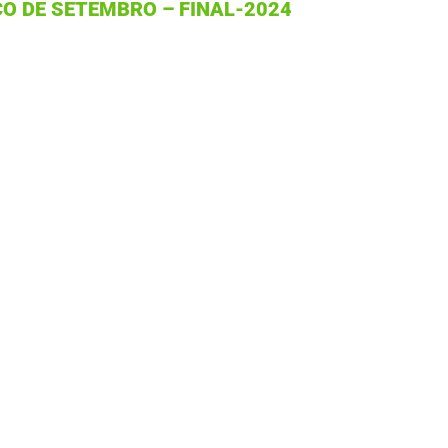
CO DE SETEMBRO – FINAL-2024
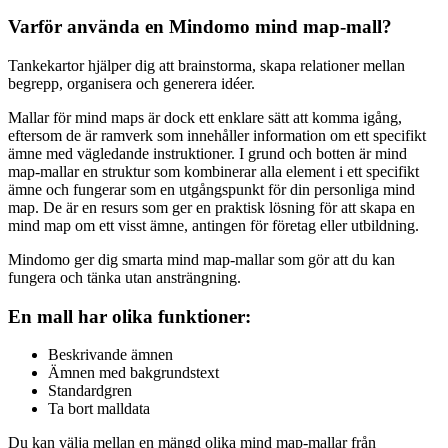
Varför använda en Mindomo mind map-mall?
Tankekartor hjälper dig att brainstorma, skapa relationer mellan
begrepp, organisera och generera idéer.
Mallar för mind maps är dock ett enklare sätt att komma igång,
eftersom de är ramverk som innehåller information om ett specifikt
ämne med vägledande instruktioner. I grund och botten är mind
map-mallar en struktur som kombinerar alla element i ett specifikt
ämne och fungerar som en utgångspunkt för din personliga mind
map. De är en resurs som ger en praktisk lösning för att skapa en
mind map om ett visst ämne, antingen för företag eller utbildning.
Mindomo ger dig smarta mind map-mallar som gör att du kan
fungera och tänka utan ansträngning.
En mall har olika funktioner:
Beskrivande ämnen
Ämnen med bakgrundstext
Standardgren
Ta bort malldata
Du kan välja mellan en mängd olika mind map-mallar från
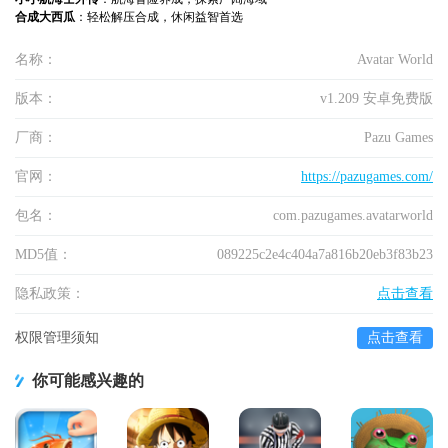
合成大西瓜
：轻松解压合成，休闲益智首选
名称：
Avatar World
版本：
v1.209 安卓免费版
厂商：
Pazu Games
官网：
https://pazugames.com/
包名：
com.pazugames.avatarworld
MD5值：
089225c2e4c404a7a816b20eb3f83b23
隐私政策：
点击查看
权限管理须知
点击查看
你可能感兴趣的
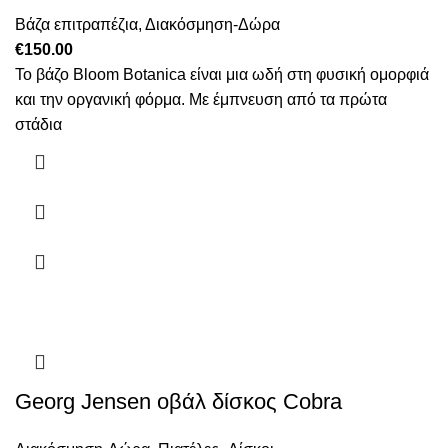
Βάζα επιτραπέζια
,
Διακόσμηση-Δώρα
€
150.00
Το βάζο Bloom Botanica είναι μια ωδή στη φυσική ομορφιά
και την οργανική φόρμα. Με έμπνευση από τα πρώτα
στάδια
Georg Jensen οβάλ δίσκος Cobra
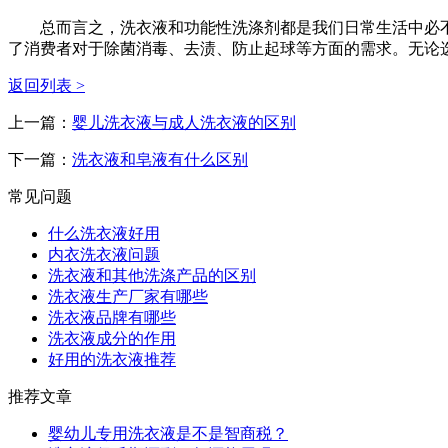
总而言之，洗衣液和功能性洗涤剂都是我们日常生活中必不
了消费者对于除菌消毒、去渍、防止起球等方面的需求。无论
返回列表 >
上一篇：
婴儿洗衣液与成人洗衣液的区别
下一篇：
洗衣液和皂液有什么区别
常见问题
什么洗衣液好用
内衣洗衣液问题
洗衣液和其他洗涤产品的区别
洗衣液生产厂家有哪些
洗衣液品牌有哪些
洗衣液成分的作用
好用的洗衣液推荐
推荐文章
婴幼儿专用洗衣液是不是智商税？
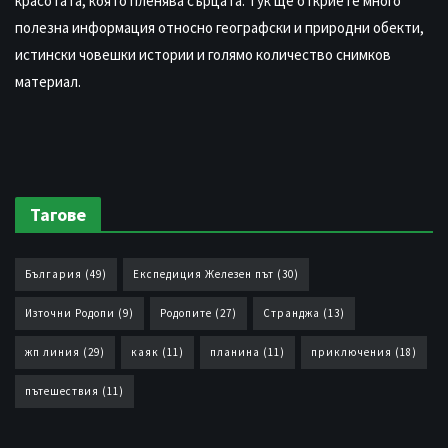
красотата, която пленява сърцата. Тук ще откриете много
полезна информация относно географски и природни обекти,
истински човешки истории и голямо количество снимков
материал.
Тагове
България
(49)
Експедиция Железен път
(30)
Източни Родопи
(9)
Родопите
(27)
Странджа
(13)
жп линия
(29)
каяк
(11)
планина
(11)
приключения
(18)
пътешествия
(11)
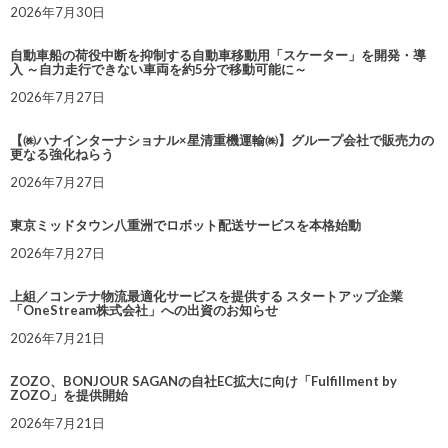
2026年7月30日
自動車船の荷役中断を抑制する自動車移動用「スケーター」を開発・導
入 ～自力走行できない車両を約5分で移動可能に～
2026年7月27日
【㈱ハナインターナショナル×星清重機運輸㈱】グループ会社で販売力の
更なる強化ねらう
2026年7月27日
東京ミッドタウン八重洲でロボット配送サービスを本格始動
2026年7月27日
上組／コンテナ物流最適化サービスを提供する スタートアップ企業
「OneStream株式会社」への出資のお知らせ
2026年7月21日
ZOZO、BONJOUR SAGANの自社EC拡大に向け「Fulfillment by
ZOZO」を提供開始
2026年7月21日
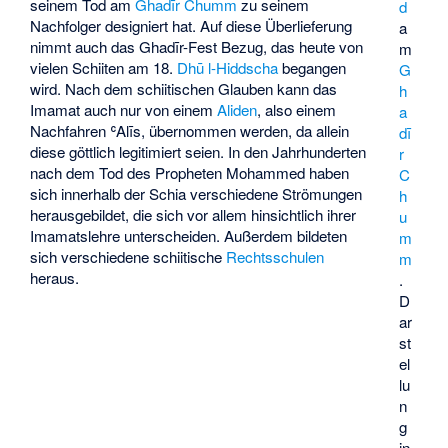
seinem Tod am
Ghadīr Chumm
zu seinem
d
Nachfolger designiert hat. Auf diese Überlieferung
a
nimmt auch das
Ghadīr-Fest
Bezug, das heute von
m
vielen Schiiten am 18.
Dhū l-Hiddscha
begangen
G
wird. Nach dem schiitischen Glauben kann das
h
Imamat auch nur von einem
Aliden
, also einem
a
Nachfahren ʿAlīs, übernommen werden, da allein
dī
diese göttlich legitimiert seien. In den Jahrhunderten
r
nach dem Tod des Propheten Mohammed haben
C
sich innerhalb der Schia verschiedene Strömungen
h
herausgebildet, die sich vor allem hinsichtlich ihrer
u
Imamatslehre unterscheiden. Außerdem bildeten
m
sich verschiedene schiitische
Rechtsschulen
m
heraus.
.
D
ar
st
el
lu
n
g
in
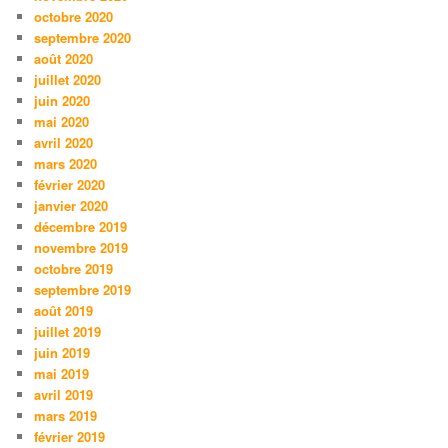
octobre 2020
septembre 2020
août 2020
juillet 2020
juin 2020
mai 2020
avril 2020
mars 2020
février 2020
janvier 2020
décembre 2019
novembre 2019
octobre 2019
septembre 2019
août 2019
juillet 2019
juin 2019
mai 2019
avril 2019
mars 2019
février 2019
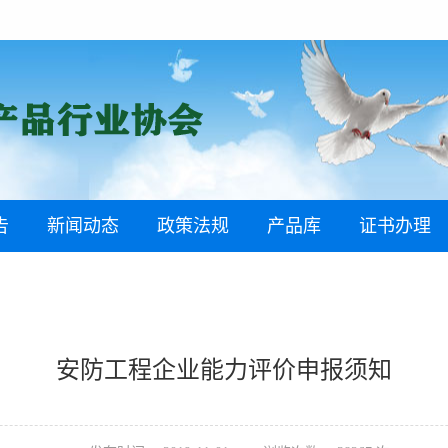
告
新闻动态
政策法规
产品库
证书办理
安防工程企业能力评价申报须知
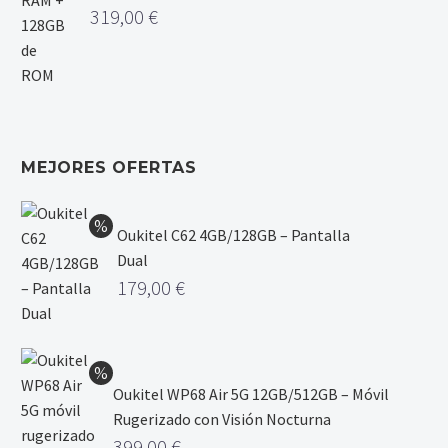
319,00
€
MEJORES OFERTAS
Oukitel C62 4GB/128GB – Pantalla
Dual
179,00
€
Oukitel WP68 Air 5G 12GB/512GB – Móvil
Rugerizado con Visión Nocturna
399,00
€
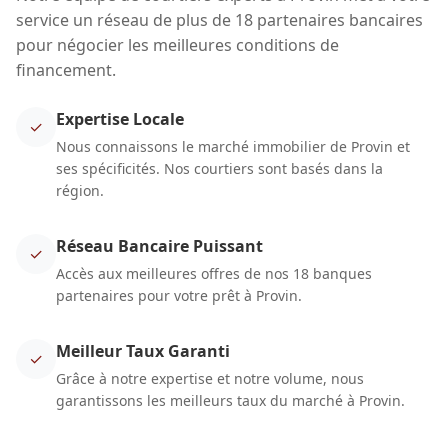
service un réseau de plus de 18 partenaires bancaires
pour négocier les meilleures conditions de
financement.
Expertise Locale
✓
Nous connaissons le marché immobilier de Provin et
ses spécificités. Nos courtiers sont basés dans la
région.
Réseau Bancaire Puissant
✓
Accès aux meilleures offres de nos 18 banques
partenaires pour votre prêt à Provin.
Meilleur Taux Garanti
✓
Grâce à notre expertise et notre volume, nous
garantissons les meilleurs taux du marché à Provin.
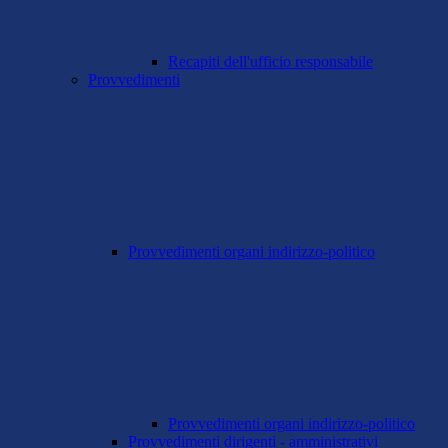
Recapiti dell'ufficio responsabile
Provvedimenti
Provvedimenti organi indirizzo-politico
Provvedimenti organi indirizzo-politico
Provvedimenti dirigenti - amministrativi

^^^^

[Goal of the exercise] Determine how many lines of the listing contain the string "marché", and give only the number.

[Answer to the exercise] 2